Le président Tshisekedi avait proposé, dans une adresse à la nation le 27 août 2026, un dialogue national inclusif excluant toutefois les mouvements armés combattant l’ordre constitutionnel, en particulier l’AFC/M23, ainsi que ceux occupant illégalement une partie du territoire ou agissant selon lui au service du Rwanda. Il a précisé qu’aucun participant ne serait exclu en raison de ses opinions, de son affiliation politique, de son origine provinciale, de sa langue, de son ethnie ou de sa religion, et que le processus de Doha resterait le cadre séparé pour les questions militaires.
Interrogée sur d’éventuels liens entre le FCC et l’AFC/M23, Marie-Ange Mushobekwa a démenti toute relation entre les deux entités, affirmant que Joseph Kabila n’a « jamais fait partie du M23 » et n’a pas pris les armes contre la République, une position que son cabinet a réitérée à plusieurs reprises.
Joseph Kabila a été condamné à mort par contumace le 30 septembre 2025 par la Haute Cour militaire de Kinshasa, pour haute trahison, crimes de guerre et participation à un mouvement insurrectionnel, l’accusation lui reprochant d’avoir supervisé la rébellion de l’AFC/M23 depuis l’est du pays. Jugé par défaut, il ne s’est jamais présenté aux audiences et vit en exil.

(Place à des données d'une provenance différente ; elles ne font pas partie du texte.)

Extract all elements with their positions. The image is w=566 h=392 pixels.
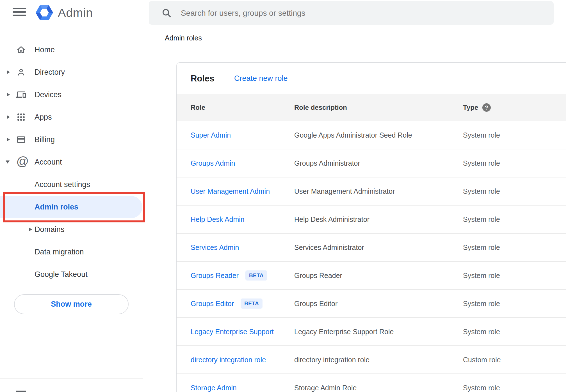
role-cell: Help Desk Admin bbox=[191, 215, 245, 224]
role-type-cell: System role bbox=[463, 187, 500, 195]
table-row: Help Desk AdminHelp Desk AdministratorSy… bbox=[177, 206, 566, 234]
search-bar[interactable] bbox=[149, 1, 554, 25]
sidebar-item-label: Home bbox=[35, 45, 55, 54]
sidebar-item-google-takeout[interactable]: Google Takeout bbox=[0, 263, 149, 286]
sidebar-item-label: Billing bbox=[35, 135, 55, 144]
chevron-right-icon[interactable] bbox=[7, 115, 10, 119]
table-row: Super AdminGoogle Apps Administrator See… bbox=[177, 121, 566, 149]
hamburger-menu-icon[interactable] bbox=[13, 8, 26, 16]
column-header-type: Type bbox=[463, 94, 478, 121]
search-input[interactable] bbox=[180, 1, 541, 25]
role-type-cell: System role bbox=[463, 159, 500, 167]
role-type-cell: System role bbox=[463, 384, 500, 392]
role-description-cell: Legacy Enterprise Support Role bbox=[294, 328, 394, 336]
role-cell: Legacy Enterprise Support bbox=[191, 328, 274, 336]
role-link-directory-integration-role[interactable]: directory integration role bbox=[191, 356, 266, 364]
role-description-cell: Groups Administrator bbox=[294, 159, 360, 167]
role-type-cell: System role bbox=[463, 243, 500, 252]
role-type-cell: System role bbox=[463, 272, 500, 280]
role-link-super-admin[interactable]: Super Admin bbox=[191, 131, 231, 139]
roles-title: Roles bbox=[191, 63, 214, 94]
sidebar-item-domains[interactable]: Domains bbox=[0, 218, 149, 241]
role-description-cell: Help Desk Administrator bbox=[294, 215, 369, 224]
chevron-right-icon[interactable] bbox=[7, 93, 10, 97]
role-cell: directory integration role bbox=[191, 356, 266, 364]
role-cell: Storage Admin bbox=[191, 384, 237, 392]
admin-console-window: Admin Admin roles HomeDirectoryDevicesAp… bbox=[0, 0, 566, 392]
sidebar-item-label: Domains bbox=[35, 225, 65, 234]
sidebar-item-apps[interactable]: Apps bbox=[0, 106, 149, 128]
person-icon bbox=[16, 67, 26, 77]
role-type-cell: System role bbox=[463, 131, 500, 139]
search-icon bbox=[161, 8, 172, 18]
role-description-cell: Groups Reader bbox=[294, 272, 342, 280]
chevron-right-icon[interactable] bbox=[7, 70, 10, 74]
table-row: Groups AdminGroups AdministratorSystem r… bbox=[177, 149, 566, 177]
sidebar-item-billing[interactable]: Billing bbox=[0, 128, 149, 151]
sidebar-item-data-migration[interactable]: Data migration bbox=[0, 241, 149, 263]
table-row: Groups EditorBETAGroups EditorSystem rol… bbox=[177, 290, 566, 318]
role-link-groups-editor[interactable]: Groups Editor bbox=[191, 300, 234, 308]
apps-grid-icon bbox=[16, 112, 26, 122]
sidebar-item-label: Account bbox=[35, 158, 62, 167]
header-divider bbox=[149, 48, 566, 48]
column-header-description: Role description bbox=[294, 94, 347, 121]
admin-logo-icon bbox=[36, 5, 53, 20]
role-description-cell: Google Apps Administrator Seed Role bbox=[294, 131, 412, 139]
breadcrumb: Admin roles bbox=[165, 34, 202, 42]
role-cell: Groups ReaderBETA bbox=[191, 270, 267, 281]
role-type-cell: System role bbox=[463, 328, 500, 336]
role-link-legacy-enterprise-support[interactable]: Legacy Enterprise Support bbox=[191, 328, 274, 336]
credit-card-icon bbox=[16, 135, 26, 144]
sidebar-item-account[interactable]: @Account bbox=[0, 151, 149, 173]
sidebar-item-home[interactable]: Home bbox=[0, 38, 149, 61]
role-cell: User Management Admin bbox=[191, 187, 270, 195]
admin-logo-text: Admin bbox=[58, 5, 93, 20]
table-header-row: Role Role description Type ? bbox=[177, 94, 566, 121]
beta-badge: BETA bbox=[245, 270, 267, 281]
role-link-groups-reader[interactable]: Groups Reader bbox=[191, 272, 239, 280]
sidebar-item-account-settings[interactable]: Account settings bbox=[0, 173, 149, 196]
role-type-cell: System role bbox=[463, 215, 500, 224]
role-description-cell: Storage Admin Role bbox=[294, 384, 357, 392]
role-cell: Groups EditorBETA bbox=[191, 298, 263, 309]
chevron-down-icon[interactable] bbox=[6, 161, 10, 164]
role-cell: Super Admin bbox=[191, 131, 231, 139]
table-row: Services AdminServices AdministratorSyst… bbox=[177, 234, 566, 262]
sidebar-item-admin-roles[interactable]: Admin roles bbox=[0, 196, 149, 218]
role-type-cell: System role bbox=[463, 300, 500, 308]
sidebar-item-label: Devices bbox=[35, 90, 61, 99]
table-body: Super AdminGoogle Apps Administrator See… bbox=[177, 121, 566, 392]
table-row: directory integration roledirectory inte… bbox=[177, 346, 566, 374]
role-link-storage-admin[interactable]: Storage Admin bbox=[191, 384, 237, 392]
sidebar-item-label: Data migration bbox=[35, 248, 84, 256]
chevron-right-icon[interactable] bbox=[7, 138, 10, 142]
create-new-role-link[interactable]: Create new role bbox=[234, 63, 288, 94]
type-help-icon[interactable]: ? bbox=[482, 103, 491, 112]
chevron-right-icon[interactable] bbox=[29, 227, 32, 231]
role-type-cell: Custom role bbox=[463, 356, 501, 364]
role-cell: Services Admin bbox=[191, 243, 239, 252]
show-more-button[interactable]: Show more bbox=[14, 294, 129, 314]
table-row: User Management AdminUser Management Adm… bbox=[177, 177, 566, 206]
role-link-groups-admin[interactable]: Groups Admin bbox=[191, 159, 235, 167]
sidebar-item-label: Account settings bbox=[35, 180, 90, 189]
sidebar-item-label: Google Takeout bbox=[35, 270, 88, 279]
feedback-icon bbox=[16, 391, 26, 392]
role-link-user-management-admin[interactable]: User Management Admin bbox=[191, 187, 270, 195]
devices-icon bbox=[16, 90, 26, 99]
role-link-services-admin[interactable]: Services Admin bbox=[191, 243, 239, 252]
role-description-cell: Services Administrator bbox=[294, 243, 364, 252]
table-row: Groups ReaderBETAGroups ReaderSystem rol… bbox=[177, 262, 566, 290]
role-description-cell: Groups Editor bbox=[294, 300, 337, 308]
role-description-cell: directory integration role bbox=[294, 356, 369, 364]
sidebar-item-label: Directory bbox=[35, 68, 65, 77]
role-link-help-desk-admin[interactable]: Help Desk Admin bbox=[191, 215, 245, 224]
roles-panel: Roles Create new role Role Role descript… bbox=[176, 62, 566, 392]
sidebar-item-directory[interactable]: Directory bbox=[0, 61, 149, 83]
sidebar-item-devices[interactable]: Devices bbox=[0, 83, 149, 106]
column-header-role: Role bbox=[191, 94, 205, 121]
sidebar-bottom-divider bbox=[0, 378, 143, 379]
sidebar-item-label: Apps bbox=[35, 113, 52, 122]
table-row: Storage AdminStorage Admin RoleSystem ro… bbox=[177, 374, 566, 392]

Par ailleurs, la coalition d’opposition C64, qui réunit notamment Moïse Katumbi et Martin Fayulu, a elle aussi rejeté le 28 août la proposition de dialogue de Félix Tshisekedi et maintient une marche prévue le 15 septembre.
Une porte-parole elle-même partie à une procédure judiciaire
Marie-Ange Mushobekwa, qui réside à Kinshasa malgré les risques encourus par plusieurs cadres du FCC, a rappelé qu’elle avait publiquement accusé, en janvier 2026, un responsable de l’Agence nationale de renseignements (ANR) d’avoir fait séquestrer et torturer ses deux fils, âgés de 17 et 18 ans, en décembre 2025. Selon la presse congolaise, un procès pour cette affaire s’est ouvert en février 2026 devant la Cour militaire de Kinshasa, où des policiers accusés d’avoir exécuté les faits sur ordre du responsable de l’ANR ont depuis été condamnés, tandis que ce dernier a été acquitté, une décision que Mushobekwa a dénoncée.
Le procès pour la séquestration présumée des fils Mushobekwa s’était ouvert à Kinshasa sans la comparution du principal accusé, selon des médias congolais qui continuent de suivre cette procédure distincte du dossier politique du dialogue national.